Work task:
Could the entries below be transcribed word for word, with the pictures omitted?

------------------------------

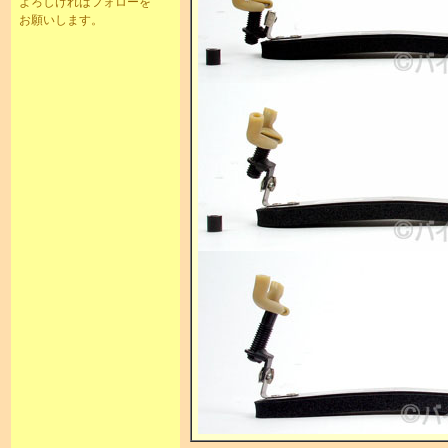
よろしければフォローを
お願いします。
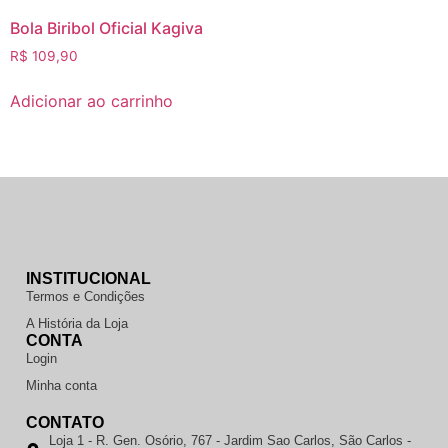
Bola Biribol Oficial Kagiva
R$
109,90
Adicionar ao carrinho
INSTITUCIONAL
Termos e Condições
A História da Loja
CONTA
Login
Minha conta
CONTATO
Loja 1 - R. Gen. Osório, 767 - Jardim Sao Carlos, São Carlos -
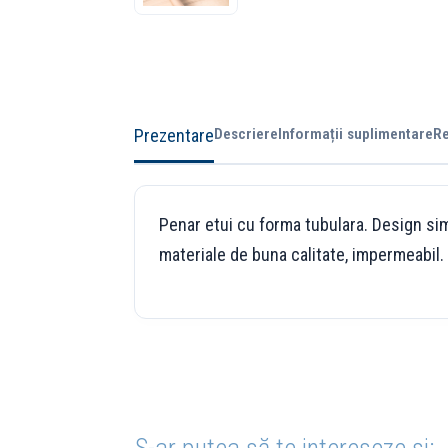
Prezentare
Descriere
Informații suplimentare
Re
Penar etui cu forma tubulara. Design sim
materiale de buna calitate, impermeabil. 
S-ar putea să te intereseze și:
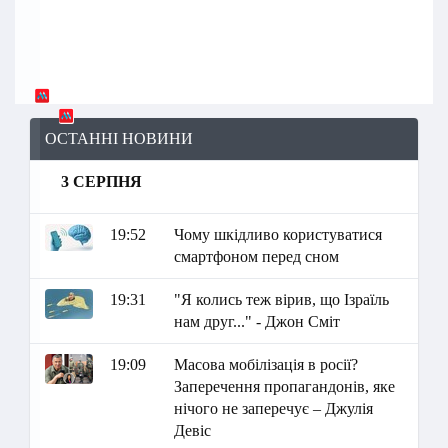
ОСТАННІ НОВИНИ
3 СЕРПНЯ
19:52
Чому шкідливо користуватися
смартфоном перед сном
19:31
"Я колись теж вірив, що Ізраїль
нам друг..." - Джон Сміт
19:09
Масова мобілізація в росії?
Заперечення пропагандонів, яке
нічого не заперечує – Джулія
Девіс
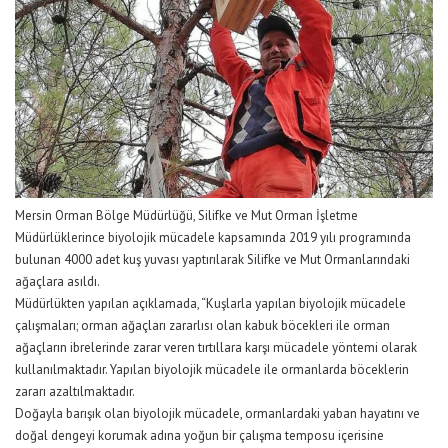
Mersin Orman Bölge Müdürlüğü, Silifke ve Mut Orman İşletme
Müdürlüklerince biyolojik mücadele kapsamında 2019 yılı programında
bulunan 4000 adet kuş yuvası yaptırılarak Silifke ve Mut Ormanlarındaki
ağaçlara asıldı.
Müdürlükten yapılan açıklamada, “Kuşlarla yapılan biyolojik mücadele
çalışmaları; orman ağaçları zararlısı olan kabuk böcekleri ile orman
ağaçların ibrelerinde zarar veren tırtıllara karşı mücadele yöntemi olarak
kullanılmaktadır. Yapılan biyolojik mücadele ile ormanlarda böceklerin
zararı azaltılmaktadır.
Doğayla barışık olan biyolojik mücadele, ormanlardaki yaban hayatını ve
doğal dengeyi korumak adına yoğun bir çalışma temposu içerisine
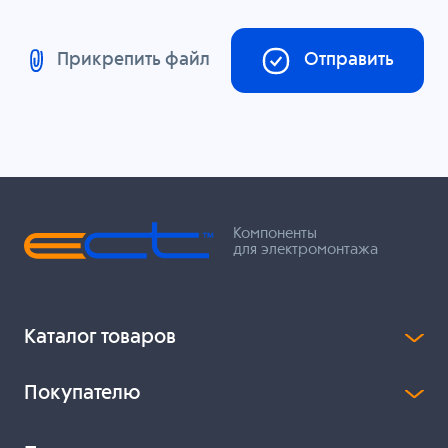
Прикрепить файл
Отправить
Компоненты
для электромонтажа
Каталог товаров
Покупателю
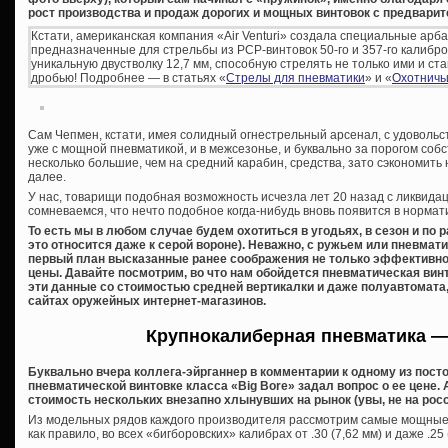
рост производства и продаж дорогих и мощных винтовок с предварит
Кстати, американская компания «Air Venturi» создала специальные арб
предназначенные для стрельбы из PCP-винтовок 50-го и 357-го калибров
уникальную двустволку 12,7 мм, способную стрелять не только ими и с
дробью! Подробнее — в статьях «
Стрелы для пневматики
» и «
Охотничь
Сам Чепмен, кстати, имея солидный огнестрельный арсенал, с удоволь
уже с мощной пневматикой, и в межсезонье, и буквально за порогом собс
несколько большие, чем на средний карабин, средства, зато сэкономить н
далее.
У нас, товарищи подобная возможность исчезла лет 20 назад с ликвидац
сомневаемся, что нечто подобное когда-нибудь вновь появится в нормат
То есть мы в любом случае будем охотиться в угодьях, в сезон и по
это относится даже к серой вороне). Неважно, с ружьем или пневмати
первый план высказанные ранее соображения не только эффективност
цены. Давайте посмотрим, во что нам обойдется пневматическая винт
эти данные со стоимостью средней вертикалки и даже полуавтомата,
сайтах оружейных интернет-магазинов.
Крупнокалиберная пневматика —
Буквально вчера коллега-эйрганнер в комментарии к одному из посто
пневматической винтовке класса «Big Bore» задал вопрос о ее цене.
стоимость нескольких внезапно хлынувших на рынок (увы, не на росс
Из модельных рядов каждого производителя рассмотрим самые мощные в
как правило, во всех «бигборовских» калибрах от .30 (7,62 мм) и даже .25 (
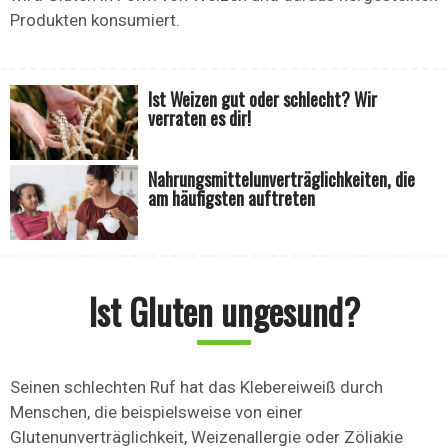
Produkten konsumiert.
Ist Weizen gut oder schlecht? Wir
verraten es dir!
Nahrungsmittelunverträglichkeiten, die
am häufigsten auftreten
Ist Gluten ungesund?
Seinen schlechten Ruf hat das Klebereiweiß durch
Menschen, die beispielsweise von einer
Glutenunverträglichkeit, Weizenallergie oder Zöliakie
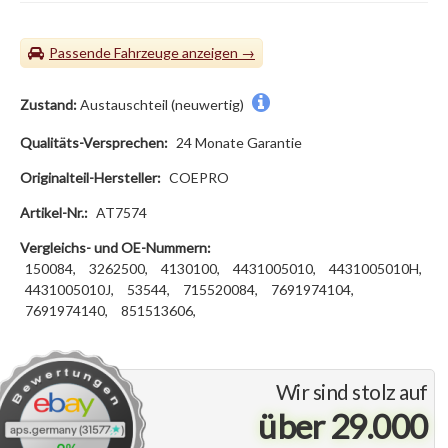
Passende Fahrzeuge
Zustand:
Austauschteil (neuwertig)
Qualitäts-Versprechen:
24 Monate Garantie
Originalteil-Hersteller:
COEPRO
Artikel-Nr.:
AT7574
Vergleichs- und OE-Nummern:
150084,
3262500,
4130100,
4431005010,
4431005010H,
4431005010J,
53544,
715520084,
7691974104,
7691974140,
851513606,
Wir sind stolz auf
über 29.000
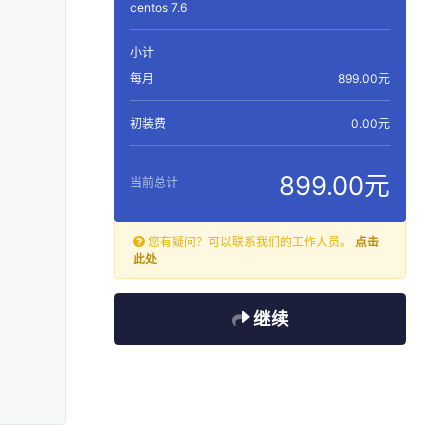
centos 7.6
小计
每月
899.00元
初装费
0.00元
899.00元
当前总计
您有疑问？可以联系我们的工作人员。
点击
此处
继续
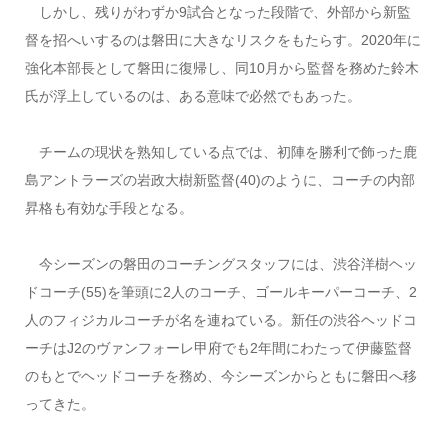
しかし、残りがわずか9試合となった段階で、外部から新監
督を招へいするのは磐田に大きなリスクをもたらす。2020年に
強化本部長として磐田に復帰し、同10月から監督を務めた鈴木
氏が浮上しているのは、ある意味で必然でもあった。
チームの現状を熟知している点では、初陣を勝利で飾った鹿
島アントラーズの岩政大樹新監督(40)のように、コーチの内部
昇格も有効な手段となる。
今シーズンの磐田のコーチングスタッフには、渋谷洋樹ヘッ
ドコーチ(55)を筆頭に2人のコーチ、ゴールキーパーコーチ、2
人のフィジカルコーチが名を連ねている。新任の渋谷ヘッドコ
ーチはJ2のヴァンフォーレ甲府でも2年間にわたって伊藤監督
のもとでヘッドコーチを務め、今シーズンからともに磐田へ移
ってきた。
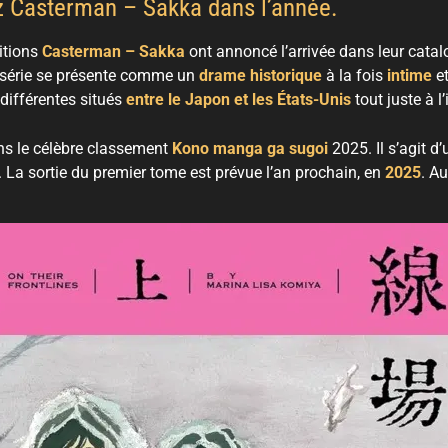
ez Casterman – Sakka dans l’année.
itions
Casterman – Sakka
ont annoncé l’arrivée dans leur cat
 série se présente comme un
drame historique
à la fois
intime
e
 différentes situés
entre le Japon et les États-Unis
tout juste à l
ns le célèbre classement
Kono manga ga sugoi
2025. Il s’agit d
La sortie du premier tome est prévue l’an prochain, en
2025
. A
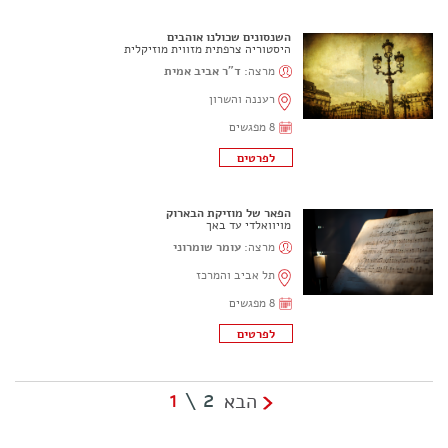
השנסונים שכולנו אוהבים
היסטוריה צרפתית מזווית מוזיקלית
מרצה:
ד"ר אביב אמית
רעננה והשרון
8 מפגשים
הפאר של מוזיקת הבארוק
מויוואלדי עד באך
מרצה:
עומר שומרוני
תל אביב והמרכז
8 מפגשים
1
2
\
הבא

------------------------------

Solved exercise:
よろしければフォローを
お願いします。
Bola Biribol Oficial Kagiva
R$
109,90
Adicionar ao carrinho
INSTITUCIONAL
Termos e Condições
A História da Loja
CONTA
Login
Minha conta
CONTATO
Loja 1 - R. Gen. Osório, 767 - Jardim Sao Carlos, São Carlos -
Prezentare
Descriere
Informații suplimentare
Re
Penar etui cu forma tubulara. Design sim
materiale de buna calitate, impermeabil. 
S-ar putea să te intereseze și:
ОСТАННІ НОВИНИ
3 СЕРПНЯ
19:52
Чому шкідливо користуватися
смартфоном перед сном
19:31
"Я колись теж вірив, що Ізраїль
нам друг..." - Джон Сміт
19:09
Масова мобілізація в росії?
Заперечення пропагандонів, яке
нічого не заперечує – Джулія
Девіс
Mersin Orman Bölge Müdürlüğü, Silifke ve Mut Orman İşletme
Müdürlüklerince biyolojik mücadele kapsamında 2019 yılı programında
bulunan 4000 adet kuş yuvası yaptırılarak Silifke ve Mut Ormanlarındaki
ağaçlara asıldı.
Müdürlükten yapılan açıklamada, “Kuşlarla yapılan biyolojik mücadele
çalışmaları; orman ağaçları zararlısı olan kabuk böcekleri ile orman
ağaçların ibrelerinde zarar veren tırtıllara karşı mücadele yöntemi olarak
kullanılmaktadır. Yapılan biyolojik mücadele ile ormanlarda böceklerin
zararı azaltılmaktadır.
Doğayla barışık olan biyolojik mücadele, ormanlardaki yaban hayatını ve
doğal dengeyi korumak adına yoğun bir çalışma temposu içerisine
Прикрепить файл
Отправить
Компоненты
для электромонтажа
Каталог товаров
Покупателю
рост производства и продаж дорогих и мощных винтовок с предварит
Кстати, американская компания «Air Venturi» создала специальные арб
предназначенные для стрельбы из PCP-винтовок 50-го и 357-го калибров
уникальную двустволку 12,7 мм, способную стрелять не только ими и с
дробью! Подробнее — в статьях «
Стрелы для пневматики
» и «
Охотничь
Сам Чепмен, кстати, имея солидный огнестрельный арсенал, с удоволь
уже с мощной пневматикой, и в межсезонье, и буквально за порогом собс
несколько большие, чем на средний карабин, средства, зато сэкономить н
далее.
У нас, товарищи подобная возможность исчезла лет 20 назад с ликвидац
сомневаемся, что нечто подобное когда-нибудь вновь появится в нормат
То есть мы в любом случае будем охотиться в угодьях, в сезон и по
это относится даже к серой вороне). Неважно, с ружьем или пневмати
первый план высказанные ранее соображения не только эффективност
цены. Давайте посмотрим, во что нам обойдется пневматическая винт
эти данные со стоимостью средней вертикалки и даже полуавтомата,
сайтах оружейных интернет-магазинов.
Крупнокалиберная пневматика —
Буквально вчера коллега-эйрганнер в комментарии к одному из посто
пневматической винтовке класса «Big Bore» задал вопрос о ее цене.
стоимость нескольких внезапно хлынувших на рынок (увы, не на росс
Из модельных рядов каждого производителя рассмотрим самые мощные в
как правило, во всех «бигборовских» калибрах от .30 (7,62 мм) и даже .25 (
Produkten konsumiert.
Ist Weizen gut oder schlecht? Wir
verraten es dir!
Nahrungsmittelunverträglichkeiten, die
am häufigsten auftreten
Ist Gluten ungesund?
Seinen schlechten Ruf hat das Klebereiweiß durch
Menschen, die beispielsweise von einer
Glutenunverträglichkeit, Weizenallergie oder Zöliakie
Passende Fahrzeuge
Zustand:
Austauschteil (neuwertig)
Qualitäts-Versprechen:
24 Monate Garantie
Originalteil-Hersteller:
COEPRO
Artikel-Nr.:
AT7574
Vergleichs- und OE-Nummern:
150084,
3262500,
4130100,
4431005010,
4431005010H,
4431005010J,
53544,
715520084,
7691974104,
7691974140,
851513606,
Wir sind stolz auf
über 29.000
centos 7.6
小计
每月
899.00元
初装费
0.00元
899.00元
当前总计
您有疑问？可以联系我们的工作人员。
点击
此处
继续
しかし、残りがわずか9試合となった段階で、外部から新監
督を招へいするのは磐田に大きなリスクをもたらす。2020年に
強化本部長として磐田に復帰し、同10月から監督を務めた鈴木
氏が浮上しているのは、ある意味で必然でもあった。
チームの現状を熟知している点では、初陣を勝利で飾った鹿
島アントラーズの岩政大樹新監督(40)のように、コーチの内部
昇格も有効な手段となる。
今シーズンの磐田のコーチングスタッフには、渋谷洋樹ヘッ
ドコーチ(55)を筆頭に2人のコーチ、ゴールキーパーコーチ、2
人のフィジカルコーチが名を連ねている。新任の渋谷ヘッドコ
ーチはJ2のヴァンフォーレ甲府でも2年間にわたって伊藤監督
のもとでヘッドコーチを務め、今シーズンからともに磐田へ移
ってきた。
ez Casterman – Sakka dans l’année.
itions
Casterman – Sakka
ont annoncé l’arrivée dans leur cat
 série se présente comme un
drame historique
à la fois
intime
e
 différentes situés
entre le Japon et les États-Unis
tout juste à l
ns le célèbre classement
Kono manga ga sugoi
2025. Il s’agit d
La sortie du premier tome est prévue l’an prochain, en
2025
. A
השנסונים שכולנו אוהבים
היסטוריה צרפתית מזווית מוזיקלית
מרצה:
ד"ר אביב אמית
רעננה והשרון
8 מפגשים
הפאר של מוזיקת הבארוק
מויוואלדי עד באך
מרצה:
עומר שומרוני
תל אביב והמרכז
8 מפגשים
1
2
\
הבא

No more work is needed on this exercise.